One critique is the amount of technical lexicon found throughout the book. The specific terminology, complex web crawling concepts, and programming-specific language may be overwhelming for readers who do not have computer programming or coding experience. In the preface, the editors state that the book aims not only to promote web archiving as accessible to all but also to provide background information for newcomers (p. xii). The editors admit that readers' levels of technical knowledge will vary and that part of their motivation in writing the book was to help those interested in web archiving to get started (p. xii). Another motivation was to offer educators a source to use in teaching web archiving to students. Thus, with these purposes in mind, the editors compiled a book not only for web archivists but also for all web users interested in the past (p. xii). While these ideas make sense separately, they conflict when juxtaposed. An excess of complicated or obscure language creates potential barriers to comprehension. Accessibility for all means using language for all, and this book does not always live up to that ideal.

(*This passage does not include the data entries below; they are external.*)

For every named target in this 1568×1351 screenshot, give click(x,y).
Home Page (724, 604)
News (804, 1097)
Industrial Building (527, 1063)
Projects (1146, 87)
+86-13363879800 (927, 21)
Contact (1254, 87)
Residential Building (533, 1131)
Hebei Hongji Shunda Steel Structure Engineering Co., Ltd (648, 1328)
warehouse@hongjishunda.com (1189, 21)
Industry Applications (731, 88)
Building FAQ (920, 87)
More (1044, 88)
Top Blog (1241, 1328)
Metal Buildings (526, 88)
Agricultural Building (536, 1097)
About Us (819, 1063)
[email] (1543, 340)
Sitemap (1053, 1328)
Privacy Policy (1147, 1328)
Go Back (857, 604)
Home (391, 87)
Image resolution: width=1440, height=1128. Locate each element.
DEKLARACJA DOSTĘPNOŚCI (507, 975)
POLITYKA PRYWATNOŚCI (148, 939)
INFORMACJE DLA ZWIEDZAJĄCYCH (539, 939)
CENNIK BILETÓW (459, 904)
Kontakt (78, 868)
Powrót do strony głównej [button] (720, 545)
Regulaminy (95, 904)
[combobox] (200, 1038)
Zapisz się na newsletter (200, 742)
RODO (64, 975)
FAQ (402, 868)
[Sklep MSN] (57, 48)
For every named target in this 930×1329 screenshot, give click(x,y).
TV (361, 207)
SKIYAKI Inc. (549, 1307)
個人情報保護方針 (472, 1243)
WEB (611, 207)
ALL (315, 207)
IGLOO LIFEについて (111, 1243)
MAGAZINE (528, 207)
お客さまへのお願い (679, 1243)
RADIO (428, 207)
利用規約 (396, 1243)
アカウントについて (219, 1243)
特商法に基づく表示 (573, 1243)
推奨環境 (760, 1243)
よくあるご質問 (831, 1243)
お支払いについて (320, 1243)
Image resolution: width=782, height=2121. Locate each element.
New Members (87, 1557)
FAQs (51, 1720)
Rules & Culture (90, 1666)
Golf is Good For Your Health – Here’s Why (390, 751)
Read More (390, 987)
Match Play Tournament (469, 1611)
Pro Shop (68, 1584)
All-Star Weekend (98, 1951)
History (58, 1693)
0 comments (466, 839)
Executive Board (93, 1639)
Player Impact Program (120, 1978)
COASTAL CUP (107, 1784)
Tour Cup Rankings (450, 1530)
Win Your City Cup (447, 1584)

Thankfully, criticisms of the book are few, and the diversity and ingenuity of topics found in the chapters make the work a welcome addition to the literature of the field; the reference sections alone offer a comprehensive bibliography of web preservation. The book's significance within the scholarship of the web archiving field is evident, and I cannot think of another work that offers as distinct an array of creative web archiving initiatives. This work not only describes the theoretical purpose and methods of web archiving; rather, this book shows readers what can be done with web archiving and how various projects and case studies can work toward preserving digital content in a holistic sense.

Notes

In 2005, Ross Harvey published Preserving Digital Materials, which references web archives and archiving web content, but the book by Masanès is thought to be the first comprehensive one published about web archiving. Ross Harvey, Preserving Digital Materials (München: K.G.Saur, 2005); Julien Masanès, Web Archiving (Switzerland: Springer Nature, 2006).
William E. Landis and Robin L. Chandler, eds., Archives and the Digital Library (London: Routledge, 2008).
Niels Brügger, Archiving Websites: General Considerations and Strategies (Århus: Centre for Internet Research, 2005); Adrian Brown, Archiving Websites: A Practical Guide for Information Management Professionals (London: Facet, 2006).
Abigail De Kosnik, Rogue Archives: Digital Cultural Memory and Media Fandom (Cambridge, MA: MIT Press, 2016).
Niels Brügger and Ralph Schroeder, eds., The Web as History: Using Web Archives to Understand the Past and the Present (London: UCL Press, 2017); Niels Brügger, The Archived Web: Doing History in the Digital Age (Cambridge, MA: MIT Press, 2018); Ian Milligan and Niels Brügger, eds., The SAGE Handbook of Web History (London: SAGE, 2018); Niels Brügger and Ditte Larson, eds., The Historical Web and Digital Humanities: The Case of National Web Domains (New York: Routledge, 2019).